To remain a player in an increasingly competitive business as incumbent automakers introduce their own EVs, startups like Rivian Automotive Inc. and Arrival SA will need to tighten their belts and in some cases reinvent themselves, industry officials and analysts said.

In many cases, they are partnering with larger, deep-pocketed companies to aid their survival and provide access to funds.

Those who fail to control their spending or find the right partners could wind up like electric delivery van startup Electric Last Mile Solutions, which filed for Chapter 7 bankruptcy protection last month. Industry officials do not expect that to be the last startup to hit a pothole.

“Like every company that is burning money, you need to make the right adjustments so that you can get to the other side of the desert,” said Evangelos Simoudis, a Silicon Valley venture capital investor and industry adviser.

Even as overall new-vehicle sales have slumped during the COVID-19 pandemic, EV demand remains strong. Global sales of battery electric and plug-in hybrid electric vehicles nearly doubled last year to 6.6 million, according to the International Energy Agency.

On Tuesday, British startup Arrival said it planned to cut spending, reorganize its business and potentially shed 30 percent of its workforce in response to the challenging economic environment.
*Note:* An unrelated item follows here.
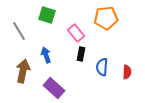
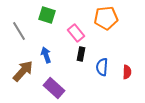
brown arrow: rotated 30 degrees clockwise
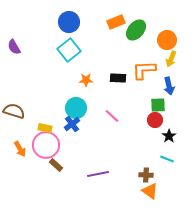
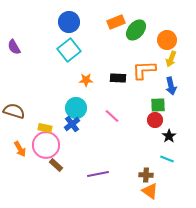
blue arrow: moved 2 px right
Arrival, trying to launch production of electric delivery vans, is following the lead of industry stars Tesla Inc. and Rivian, which have cut jobs as supply-chain snarls hobbled production, holding revenue below expectations and sending costs soaring.

Arrival said its $500 million in cash on hand would last until late 2023 with the proposed cuts. The question is whether that will be enough.

“One billion dollars doesn’t last very long in the auto business. That’s a redesign for a Malibu or something,” Cox Automotive executive analyst Michelle Krebs said.